Were Don Chargin sitting in the room and hearing this back and forth, he might squirm with discomfort. He is the veteran promoter and observer, who has been around the fight game since just before Noah started filling his Ark.
"I was always on close watch when I had fights with father training son," says Chargin, 86.
He recalled the days of dad Jack Quarry and sons Jerry and Mike.
"The old man was crazy," Chargin said. "He'd say, 'There is no quit in a Quarry,' and then he'd have the sons sparring against each other in day-after-day brutal battles. Mike was a light-heavyweight who could box and not punch. Jerry was a title-contending heavyweight who could unleash a deadly hammer.
"I went to watch one day when Jack had them sparring," Chargin says. "I never went back. it was brutal."
Both sons eventually died of complications from brain damage.

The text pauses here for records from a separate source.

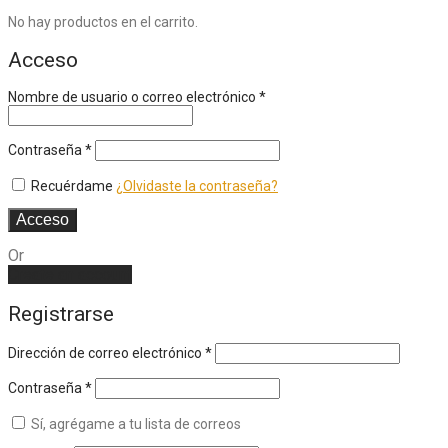
No hay productos en el carrito.
Acceso
Nombre de usuario o correo electrónico
*
Contraseña
*
Recuérdame
¿Olvidaste la contraseña?
Acceso
Or
Create an account
Registrarse
Dirección de correo electrónico
*
Contraseña
*
Sí, agrégame a tu lista de correos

Jerry died at 53, and seven years later, Mike succumbed at 55. Mike's wife, Ellen, spent much of the last years of their married life changing his diapers.
Chargin just rolls his eyes at the mention of the Mayweathers, Floyd Sr. and Jr., who have been known to hurl insults and vulgar characterizations at each other not just in public, but on network TV.
He recalled boxer Tony Lopez, whose father, Sal, wanted to control all aspects of his son's career.
"Tony told me one time, when he was ending a manager's contract with his father," Chargin says, "that he wanted Sal to be his father, not his manager."
Chargin says that, when Tony returned home after ending the contract, he found all his clothes, thrown out onto the street.
"I had one father whose kid was a terrible boxer," Chargin says, "and he pushed me until I got him a fight at the Olympic. The kid got beat bad, and the next thing we know, the father is in the locker room, slapping him around for embarrassing him in front of his friends.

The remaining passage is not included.